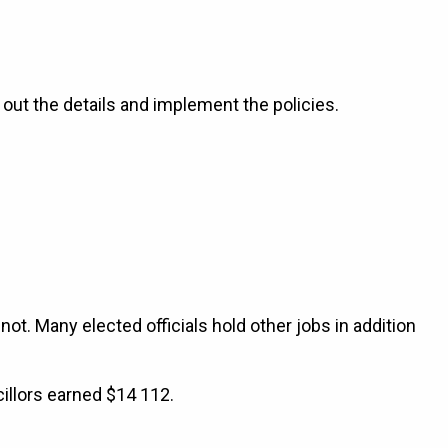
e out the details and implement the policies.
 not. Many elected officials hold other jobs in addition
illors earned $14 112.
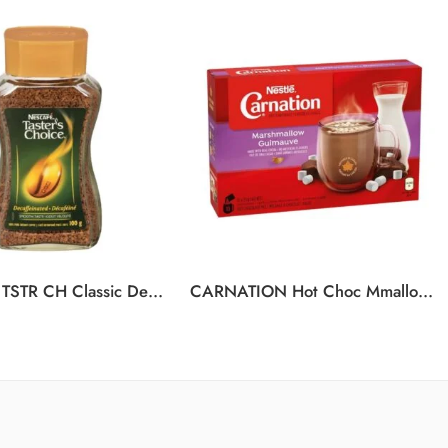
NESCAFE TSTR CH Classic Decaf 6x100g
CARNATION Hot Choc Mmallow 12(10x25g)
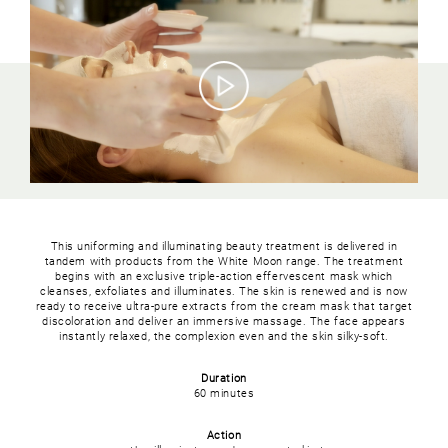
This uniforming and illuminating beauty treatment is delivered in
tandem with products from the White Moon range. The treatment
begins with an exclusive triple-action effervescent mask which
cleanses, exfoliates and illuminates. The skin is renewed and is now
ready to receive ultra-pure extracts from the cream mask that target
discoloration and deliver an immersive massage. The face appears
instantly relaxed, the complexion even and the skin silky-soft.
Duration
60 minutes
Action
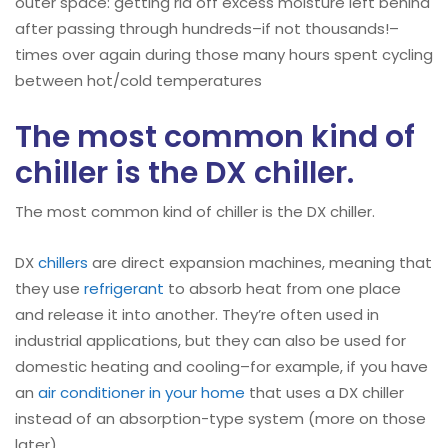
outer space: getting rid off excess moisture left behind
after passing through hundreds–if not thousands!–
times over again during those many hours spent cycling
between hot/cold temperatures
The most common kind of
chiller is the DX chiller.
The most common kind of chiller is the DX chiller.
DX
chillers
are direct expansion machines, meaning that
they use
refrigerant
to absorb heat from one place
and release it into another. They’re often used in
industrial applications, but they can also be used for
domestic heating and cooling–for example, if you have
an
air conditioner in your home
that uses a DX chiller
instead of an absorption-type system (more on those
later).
━━━━━━━━
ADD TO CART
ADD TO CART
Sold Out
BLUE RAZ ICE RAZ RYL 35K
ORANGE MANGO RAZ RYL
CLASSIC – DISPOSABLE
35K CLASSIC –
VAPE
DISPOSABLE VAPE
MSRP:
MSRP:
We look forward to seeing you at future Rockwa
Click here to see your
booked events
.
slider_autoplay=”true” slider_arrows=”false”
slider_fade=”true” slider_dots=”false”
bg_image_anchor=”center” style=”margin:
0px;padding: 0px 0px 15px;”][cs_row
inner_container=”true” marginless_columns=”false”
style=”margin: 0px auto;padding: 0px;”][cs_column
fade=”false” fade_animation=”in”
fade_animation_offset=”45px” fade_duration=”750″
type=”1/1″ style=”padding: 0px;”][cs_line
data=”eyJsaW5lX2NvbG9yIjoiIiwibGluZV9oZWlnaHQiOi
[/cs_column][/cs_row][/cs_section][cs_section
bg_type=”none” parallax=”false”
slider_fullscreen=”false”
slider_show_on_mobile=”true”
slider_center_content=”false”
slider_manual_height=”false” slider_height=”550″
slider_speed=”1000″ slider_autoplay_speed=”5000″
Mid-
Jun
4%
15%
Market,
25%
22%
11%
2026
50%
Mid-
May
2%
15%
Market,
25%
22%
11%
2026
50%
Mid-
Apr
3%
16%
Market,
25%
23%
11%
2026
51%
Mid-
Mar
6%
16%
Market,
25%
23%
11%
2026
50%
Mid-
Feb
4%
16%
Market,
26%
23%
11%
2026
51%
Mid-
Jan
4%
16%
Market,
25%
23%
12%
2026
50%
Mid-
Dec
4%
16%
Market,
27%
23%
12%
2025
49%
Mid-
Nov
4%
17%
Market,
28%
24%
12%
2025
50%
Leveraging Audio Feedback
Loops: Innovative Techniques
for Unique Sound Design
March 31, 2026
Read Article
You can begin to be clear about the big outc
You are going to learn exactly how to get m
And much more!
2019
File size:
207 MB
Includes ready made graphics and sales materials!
━━━━━━━━
> [Required work]:
In the data above, find the line with "e out the details and implement the policies." and the line with "between hot/cold temperatures". Please copy exactly those two lines and every line between them, but not the pictures.

> [Your solution]:
e out the details and implement the policies.
 not. Many elected officials hold other jobs in addition
illors earned $14 112.
NESCAFE TSTR CH Classic Decaf 6x100g
CARNATION Hot Choc Mmallow 12(10x25g)
This uniforming and illuminating beauty treatment is delivered in
tandem with products from the White Moon range. The treatment
begins with an exclusive triple-action effervescent mask which
cleanses, exfoliates and illuminates. The skin is renewed and is now
ready to receive ultra-pure extracts from the cream mask that target
discoloration and deliver an immersive massage. The face appears
instantly relaxed, the complexion even and the skin silky-soft.
Duration
60 minutes
Action
outer space: getting rid off excess moisture left behind
after passing through hundreds–if not thousands!–
times over again during those many hours spent cycling
between hot/cold temperatures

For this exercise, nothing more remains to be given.